The seamless land-use plan would replace the agreement. Northwest Citizen Association members said they know they would have to go back to work to affect the new seamless plan and restrict commercial development.

But it could take a year or more to put the seamless plan in place, and that would give residents some breathing room from the seemingly endless development battles, said Gladys Feinn, another area resident.

Maxfield, Mack and Brown said they will work throughout the week to resolve any outstanding issues that might kill the deal.

"Staff has been working right up through last week and this morning to make sure the land use, the planning and the seamless approach is agreeable to everyone, and I think we're close to that," Brown said. "I feel that we can get (Gates) to the comfort level she is looking for.

"I absolutely want the mechanism in place to stop those non-conforming commercial approvals," he said.

Maxfield said he believes the latest incarnation of the interlocal pact will pass. He noted that the proposal covers issues such as cooperation on sewage service, road and highways and other issues, as well as development and annexation.

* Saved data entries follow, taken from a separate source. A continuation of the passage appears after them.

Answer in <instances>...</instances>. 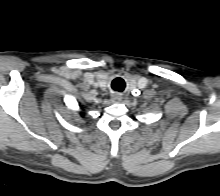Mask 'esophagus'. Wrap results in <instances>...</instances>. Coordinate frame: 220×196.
I'll use <instances>...</instances> for the list:
<instances>
[{"label": "esophagus", "instance_id": "obj_1", "mask_svg": "<svg viewBox=\"0 0 220 196\" xmlns=\"http://www.w3.org/2000/svg\"><path fill=\"white\" fill-rule=\"evenodd\" d=\"M121 99H122V97H121V95L120 94H118V93H116V92H114V93H112L111 94V100H112V102L113 103H120L121 102Z\"/></svg>", "mask_w": 220, "mask_h": 196}]
</instances>
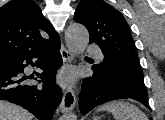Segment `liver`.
Segmentation results:
<instances>
[{
	"instance_id": "6515ba94",
	"label": "liver",
	"mask_w": 165,
	"mask_h": 120,
	"mask_svg": "<svg viewBox=\"0 0 165 120\" xmlns=\"http://www.w3.org/2000/svg\"><path fill=\"white\" fill-rule=\"evenodd\" d=\"M26 109L7 101H0V120H32Z\"/></svg>"
}]
</instances>
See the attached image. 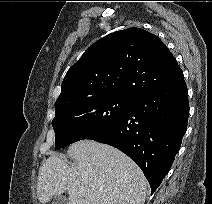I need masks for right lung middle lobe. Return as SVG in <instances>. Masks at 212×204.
I'll list each match as a JSON object with an SVG mask.
<instances>
[{"label":"right lung middle lobe","mask_w":212,"mask_h":204,"mask_svg":"<svg viewBox=\"0 0 212 204\" xmlns=\"http://www.w3.org/2000/svg\"><path fill=\"white\" fill-rule=\"evenodd\" d=\"M130 101L124 96H103L55 109V149L87 139L117 123Z\"/></svg>","instance_id":"obj_1"}]
</instances>
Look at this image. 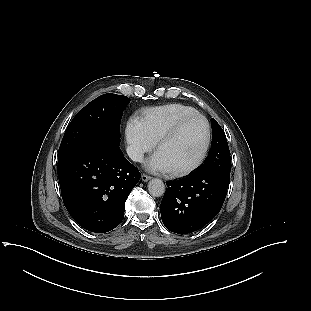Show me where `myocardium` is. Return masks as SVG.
<instances>
[{
    "label": "myocardium",
    "mask_w": 311,
    "mask_h": 311,
    "mask_svg": "<svg viewBox=\"0 0 311 311\" xmlns=\"http://www.w3.org/2000/svg\"><path fill=\"white\" fill-rule=\"evenodd\" d=\"M196 118L201 119L205 125V142H204L203 148H202L199 156L191 164H189L185 167H182V168L171 170L170 172L174 176L186 175V174L194 171L195 169H197L202 164V162L204 161V159L208 153L210 144H211V127H210L209 121L207 120V118L204 115H202L198 112L184 116V117L180 118L179 120H177L156 141V149L158 150L161 144H163L166 141L173 139L178 134L180 129L187 122H189L190 120L196 119Z\"/></svg>",
    "instance_id": "f54148a6"
}]
</instances>
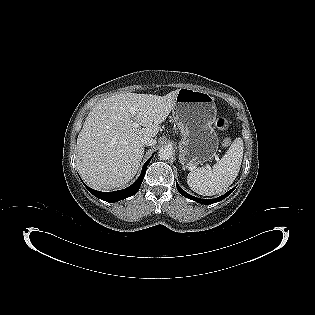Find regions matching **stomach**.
Returning a JSON list of instances; mask_svg holds the SVG:
<instances>
[{
	"mask_svg": "<svg viewBox=\"0 0 315 315\" xmlns=\"http://www.w3.org/2000/svg\"><path fill=\"white\" fill-rule=\"evenodd\" d=\"M172 115L182 137L179 161L183 167L192 170L210 161L219 146L213 126L217 115L214 97L205 91L181 88L175 98Z\"/></svg>",
	"mask_w": 315,
	"mask_h": 315,
	"instance_id": "1",
	"label": "stomach"
}]
</instances>
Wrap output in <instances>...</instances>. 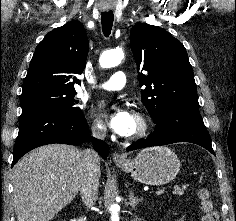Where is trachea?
<instances>
[{
    "label": "trachea",
    "instance_id": "3493384b",
    "mask_svg": "<svg viewBox=\"0 0 236 221\" xmlns=\"http://www.w3.org/2000/svg\"><path fill=\"white\" fill-rule=\"evenodd\" d=\"M113 20H114V14L112 11L103 12L101 14L102 31L105 37H108L111 33Z\"/></svg>",
    "mask_w": 236,
    "mask_h": 221
}]
</instances>
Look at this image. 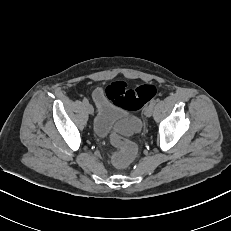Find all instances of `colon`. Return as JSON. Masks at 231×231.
I'll return each mask as SVG.
<instances>
[{"label":"colon","instance_id":"1","mask_svg":"<svg viewBox=\"0 0 231 231\" xmlns=\"http://www.w3.org/2000/svg\"><path fill=\"white\" fill-rule=\"evenodd\" d=\"M106 95L116 106L127 111H136L157 95V88L148 83L130 88L125 81L117 80L107 86ZM112 141L117 147L112 155V163L116 167H125L134 159L136 147L119 135H115Z\"/></svg>","mask_w":231,"mask_h":231}]
</instances>
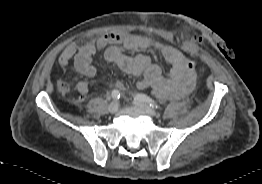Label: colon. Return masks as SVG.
I'll use <instances>...</instances> for the list:
<instances>
[{"label":"colon","mask_w":262,"mask_h":184,"mask_svg":"<svg viewBox=\"0 0 262 184\" xmlns=\"http://www.w3.org/2000/svg\"><path fill=\"white\" fill-rule=\"evenodd\" d=\"M184 68L186 72V80L184 83V91L188 92L193 89L197 76V63L190 55H184ZM58 88L63 93H68L70 91V86L65 82H60Z\"/></svg>","instance_id":"obj_1"}]
</instances>
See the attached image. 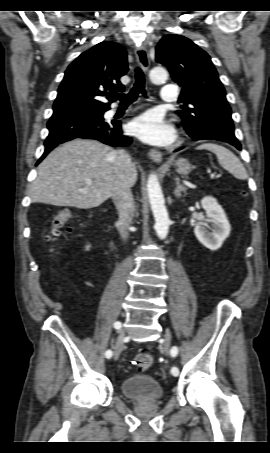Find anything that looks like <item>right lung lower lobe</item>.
<instances>
[{
	"mask_svg": "<svg viewBox=\"0 0 270 453\" xmlns=\"http://www.w3.org/2000/svg\"><path fill=\"white\" fill-rule=\"evenodd\" d=\"M110 108L102 110L103 113ZM49 135L45 141L44 157L58 144L75 139H95L111 146H126L132 141L122 134L119 122H105L103 115L94 116L86 112L53 115L47 123Z\"/></svg>",
	"mask_w": 270,
	"mask_h": 453,
	"instance_id": "right-lung-lower-lobe-1",
	"label": "right lung lower lobe"
}]
</instances>
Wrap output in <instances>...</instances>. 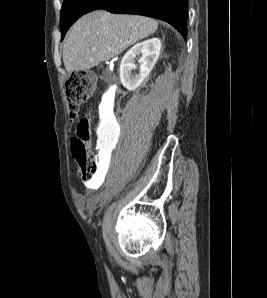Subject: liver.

He said if necessary, the county and city could work together on the various issues one-by-one instead of a single, larger pact.

"I'd rather do it as a comprehensive agreement than piece-by-piece," he said.

Mack said the agreement would not only benefit existing homeowners throughout the northwest, but "will give developers a standard, and let residents know what kind of neighborhood they are moving to," he said.

Residents said they hope the issues can be resolved without letting go of the basic principle that residential areas need to stay residential.

"We've been out here a long time," Stephens said. "We want to keep what we've got."